ヤラドゥア(英語表記)Yar'Adua, Umaru Musa

ブリタニカ国際大百科事典 小項目事典 「ヤラドゥア」の意味・わかりやすい解説

ヤラドゥア
Yar'Adua, Umaru Musa

[生]1951.8.16. カチーナ
[没]2010.5.5. アブジャ
ナイジェリアの政治家。大統領(在任 2007~10)。フルベ族フラニ族)の上流家系に生まれた。一家は政界で名高く,父は第1共和制(1960~66)で閣僚を務め,兄は 1976~79年の軍事政権に参加した。ザリアのアーマドゥ・ベロ大学に学び,1975~83年に大学教員を務めたのち,企業経営に携わった。1991年カチーナ州知事選挙に立候補したが落選。1999年再び立候補し当選,2003年に再選された。州の社会経済的発展に尽力したほか,前知事から引き継いだ膨大な債務を完済したうえ州財政を 5000万ドルの黒字に転換した。2006年,オルセグン・オバサンジョ大統領から 2007年の大統領選挙の国民民主党候補に指名され,選挙では有力な軍部指導者や政治家を相手に得票率 70%で圧勝した。しかし有権者への脅迫や票の不正操作が報告され,国内外からは厳しく批判された。ヤラドゥアはオバサンジョ大統領が手がけた開発事業の続行,ニジェール川デルタ地域の紛争収拾,構造的汚職への対策といった大きな課題に立ち向かった。
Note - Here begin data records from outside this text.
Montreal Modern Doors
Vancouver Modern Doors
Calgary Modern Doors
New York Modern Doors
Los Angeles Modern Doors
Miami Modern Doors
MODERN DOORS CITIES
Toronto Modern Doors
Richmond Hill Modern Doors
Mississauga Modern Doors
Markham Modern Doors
2009年11月末にサウジアラビア心臓・腎臓疾患を治療以後,健康上の不安が問題となった。2010年2月,議会不在のヤラドゥアに代わってグッドラックジョナサン副大統領が代行を務めるよう議決。ヤラドゥアは同年 2月24日に帰国したが,健康は回復せず,ジョナサンに代行をゆだねたまま死亡した。